Historically, and in the absence of reliable electricity, absorption technology refrigerators have played a key role in expanding the cold chain. This cooling technology is intended to be mains powered with liquified petroleum gas (LPG) serving as a backup. However, in 2016, 13 percent of facilities relied entirely on LPG as a main source of power as they lacked access to any other form of electricity. [3] Despite effectively expanding the cold chain where it otherwise did not exist, LPG refrigerators proved to be environmentally damaging, expensive and unreliable. [4]

With an estimated monthly LPG consumption rate of 11.4 kg, these refrigerators consume approximately 123 tonnes of LPG in a single year and cost USD 422 per health facility. [5] They also have shorter life spans than optimal cold chain equipment (CCE) and are often responsible for vaccines freezing as they lack freeze-protection mechanisms. This contributes to a facility-based freeze excursion rate of 3.5 percent. [6]

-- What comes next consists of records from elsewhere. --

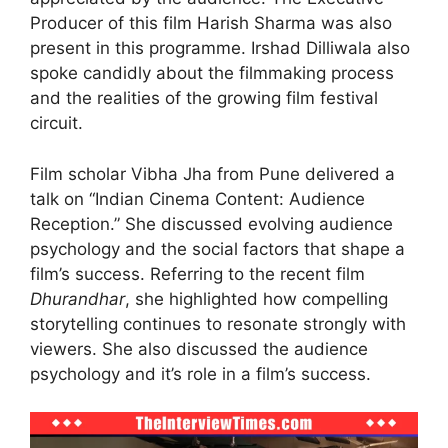
Producer of this film Harish Sharma was also
present in this programme. Irshad Dilliwala also
spoke candidly about the filmmaking process
and the realities of the growing film festival
circuit.
Film scholar Vibha Jha from Pune delivered a
talk on “Indian Cinema Content: Audience
Reception.” She discussed evolving audience
psychology and the social factors that shape a
film’s success. Referring to the recent film
Dhurandhar
, she highlighted how compelling
storytelling continues to resonate strongly with
viewers. She also discussed the audience
psychology and it’s role in a film’s success.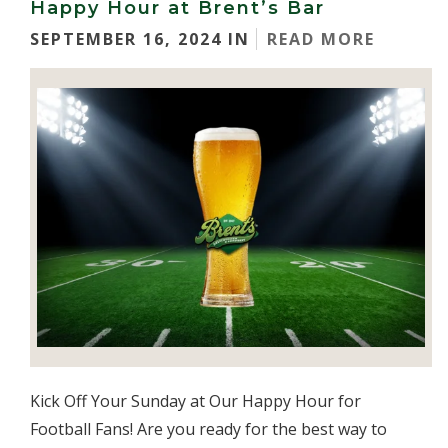
Happy Hour at Brent’s Bar
SEPTEMBER 16, 2024 IN
READ MORE
Kick Off Your Sunday at Our Happy Hour for
Football Fans! Are you ready for the best way to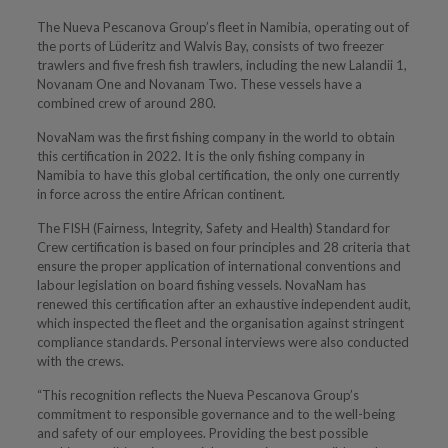
The Nueva Pescanova Group’s fleet in Namibia, operating out of
the ports of Lüderitz and Walvis Bay, consists of two freezer
trawlers and five fresh fish trawlers, including the new Lalandii 1,
Novanam One and Novanam Two. These vessels have a
combined crew of around 280.
NovaNam was the first fishing company in the world to obtain
this certification in 2022. It is the only fishing company in
Namibia to have this global certification, the only one currently
in force across the entire African continent.
The FISH (Fairness, Integrity, Safety and Health) Standard for
Crew certification is based on four principles and 28 criteria that
ensure the proper application of international conventions and
labour legislation on board fishing vessels. NovaNam has
renewed this certification after an exhaustive independent audit,
which inspected the fleet and the organisation against stringent
compliance standards. Personal interviews were also conducted
with the crews.
“This recognition reflects the Nueva Pescanova Group’s
commitment to responsible governance and to the well-being
and safety of our employees. Providing the best possible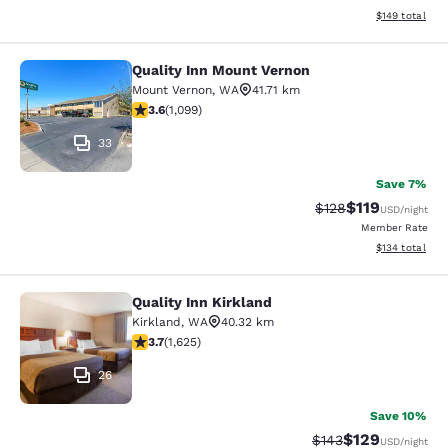
View estimated
$149
total
Quality Inn Mount Vernon
Quality Inn Mount Vernon
Mount Vernon
,
WA
41.71 km
3.6 stars rating. Good. 1099 reviews
3.6
(
1,099
)
33
Save 7%
$119
Strikethrough Rate
Discounted rat
$128
USD
/night
Member Rate
View estimated
$134
total
Quality Inn Kirkland
Quality Inn Kirkland
Kirkland
,
WA
40.32 km
3.69 stars rating. Good. 1625 reviews
3.7
(
1,625
)
26
Save 10%
$129
Strikethrough Rate:
Discounted rat
$143
USD
/night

Optimizing the cold chain with innovative cooling solutions 

To overcome the challenge of a costly and environmentally damaging cold chain, the Ministry of Health (MoH) has set the ambitious goal of strengthening the vaccine supply chain by equipping all facilities with optimal CCE by 2026. Optimal CCE consists of cooling solutions that meet a standard of performance criteria set out in the World Health Organization’s (WHO) Performance, Quality, and Safety Catalogue requirements that is referred to as platform-eligible CCE (in line with Gavi’s Cold Chain Equipment Optimization Platform (CCEOP)). [7]

Key performance features include Grade A user-independent freeze protection, meaning that without any human action these appliances ensure vaccines are not exposed to damaging freezing temperatures. They also possess greater holdover time, i.e., the number of hours that an appliance remains below 10°C during power outages. Finally, these innovative cooling solutions can operate at higher ambient temperatures and are equipped with voltage protection that will maintain functionality in volatile power conditions. [8] Importantly, they do not use any fossil fuels for power, resulting in a climate-friendly cold chain that is often more cost-effective over its lifespan. 

The effort to update Kenya’s cold chain inventory began in 2016 with the country’s successful application to Gavi’s CCEOP and a World Bank loan that resulted in the deployment of 3,082 new refrigerators. 20 percent of these appliances were solar-direct drive (SDD) refrigerators, which use solar energy via photovoltaic panels to maintain the required 2–8°C for vaccine storage. SDD refrigerators allow for expansion to health facilities with no electricity, are low maintenance and have low OPEX costs as they do not require a battery, electricity, or backup power source. The remaining 80 percent of appliances procured were ice-lined refrigerators. While they are mains-powered, the water or PCM-based coolant packs lining the walls enable long holdover times – a minimum of 20 hours and often more than two days. 

Cold chain Kenya
Figure 1: Progression of optimization of the vaccine cold chain in Kenya, 2016–2021

As shown in Figure 1, 2,463 units of optimal CCE were introduced to Kenya through these investments over a five-year period, increasing the rate of optimized equipment to 33 percent by 2021. This was accomplished through a blend of deployment across sub-optimal sites, new sites, those with unqualified storage refrigerators [9], and facilities that previously had no CCE. The number of sub-optimal sites decreased by 18 percent (4,036 sites to 3,300), however, this figure also accounts for the introduction of new sub-optimal equipment at other site types. [10]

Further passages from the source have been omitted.